_Task directions_. Without including any images, reproduce each entry exactly.

=======

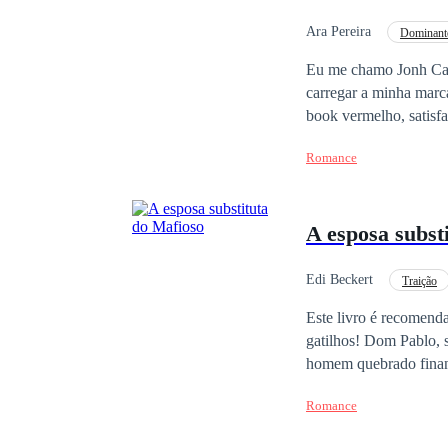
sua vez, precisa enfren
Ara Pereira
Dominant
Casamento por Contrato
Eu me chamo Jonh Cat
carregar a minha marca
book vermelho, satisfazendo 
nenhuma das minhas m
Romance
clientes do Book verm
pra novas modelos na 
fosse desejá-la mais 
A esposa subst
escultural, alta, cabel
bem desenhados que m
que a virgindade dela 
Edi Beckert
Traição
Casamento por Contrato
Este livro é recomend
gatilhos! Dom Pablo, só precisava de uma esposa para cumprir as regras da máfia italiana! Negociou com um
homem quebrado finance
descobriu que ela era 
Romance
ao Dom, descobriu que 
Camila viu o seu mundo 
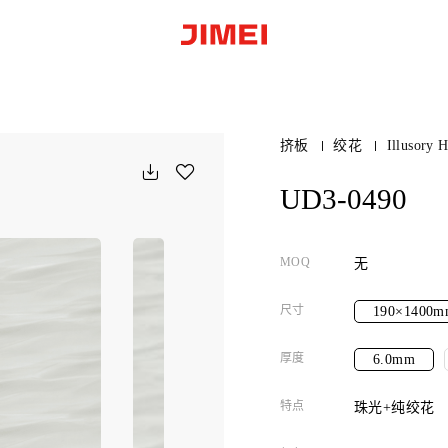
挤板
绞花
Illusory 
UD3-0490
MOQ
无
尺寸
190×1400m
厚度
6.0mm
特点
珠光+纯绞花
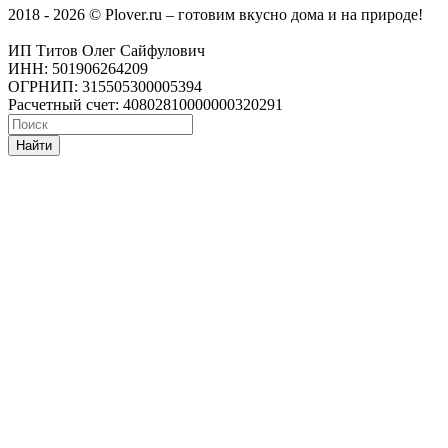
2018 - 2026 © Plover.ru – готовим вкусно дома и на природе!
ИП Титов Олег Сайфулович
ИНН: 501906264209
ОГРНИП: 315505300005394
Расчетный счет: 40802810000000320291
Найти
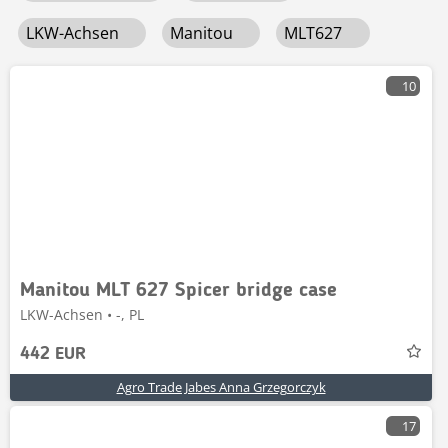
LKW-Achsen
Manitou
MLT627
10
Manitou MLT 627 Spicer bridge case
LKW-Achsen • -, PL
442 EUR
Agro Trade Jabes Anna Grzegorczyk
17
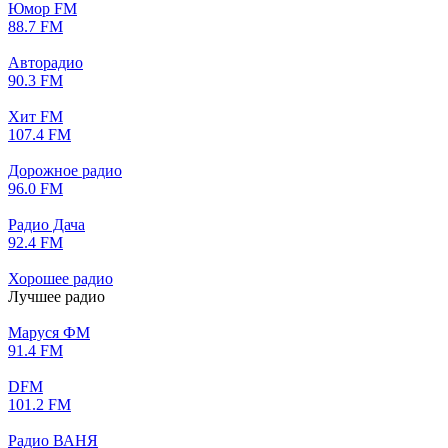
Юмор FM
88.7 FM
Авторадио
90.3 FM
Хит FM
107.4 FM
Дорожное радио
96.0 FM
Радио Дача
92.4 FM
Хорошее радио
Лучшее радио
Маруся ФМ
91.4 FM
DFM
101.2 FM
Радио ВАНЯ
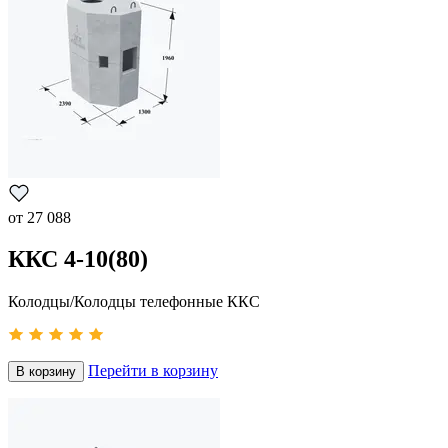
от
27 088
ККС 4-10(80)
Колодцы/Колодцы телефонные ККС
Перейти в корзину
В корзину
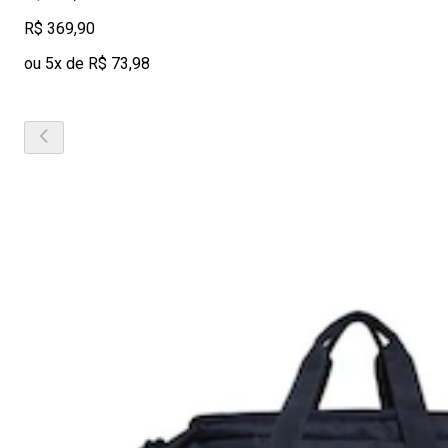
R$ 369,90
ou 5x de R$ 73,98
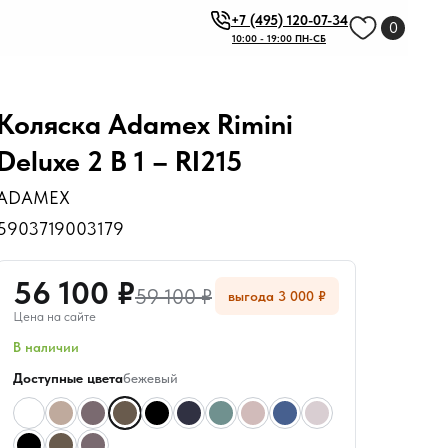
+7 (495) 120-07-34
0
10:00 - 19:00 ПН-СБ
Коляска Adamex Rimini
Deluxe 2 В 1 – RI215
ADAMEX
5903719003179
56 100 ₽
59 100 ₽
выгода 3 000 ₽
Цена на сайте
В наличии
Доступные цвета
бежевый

=======

_Task result_.
sua vez, precisa enfren
Ara Pereira
Dominant
Casamento por Contrato
Eu me chamo Jonh Cat
carregar a minha marca
book vermelho, satisfazendo 
nenhuma das minhas m
Romance
clientes do Book verm
pra novas modelos na 
fosse desejá-la mais 
A esposa subst
escultural, alta, cabel
bem desenhados que m
que a virgindade dela 
Edi Beckert
Traição
Casamento por Contrato
Este livro é recomend
gatilhos! Dom Pablo, só precisava de uma esposa para cumprir as regras da máfia italiana! Negociou com um
homem quebrado finance
descobriu que ela era 
Romance
ao Dom, descobriu que 
Camila viu o seu mundo 
挤板
绞花
Illusory 
UD3-0490
MOQ
无
尺寸
190×1400m
厚度
6.0mm
特点
珠光+纯绞花
2018 - 2026 © Plover.ru – готовим вкусно дома и на природе!
ИП Титов Олег Сайфулович
ИНН: 501906264209
ОГРНИП: 315505300005394
Расчетный счет: 40802810000000320291
Найти
LKW-Achsen
Manitou
MLT627
10
Manitou MLT 627 Spicer bridge case
LKW-Achsen • -, PL
442 EUR
Agro Trade Jabes Anna Grzegorczyk
17
Юмор FM
88.7 FM
Авторадио
90.3 FM
Хит FM
107.4 FM
Дорожное радио
96.0 FM
Радио Дача
92.4 FM
Хорошее радио
Лучшее радио
Маруся ФМ
91.4 FM
DFM
101.2 FM
Радио ВАНЯ
от
27 088
ККС 4-10(80)
Колодцы/Колодцы телефонные ККС
Перейти в корзину
В корзину
R$ 369,90
ou 5x de R$ 73,98
+7 (495) 120-07-34
0
10:00 - 19:00 ПН-СБ
Коляска Adamex Rimini
Deluxe 2 В 1 – RI215
ADAMEX
5903719003179
56 100 ₽
59 100 ₽
выгода 3 000 ₽
Цена на сайте
В наличии
Доступные цвета
бежевый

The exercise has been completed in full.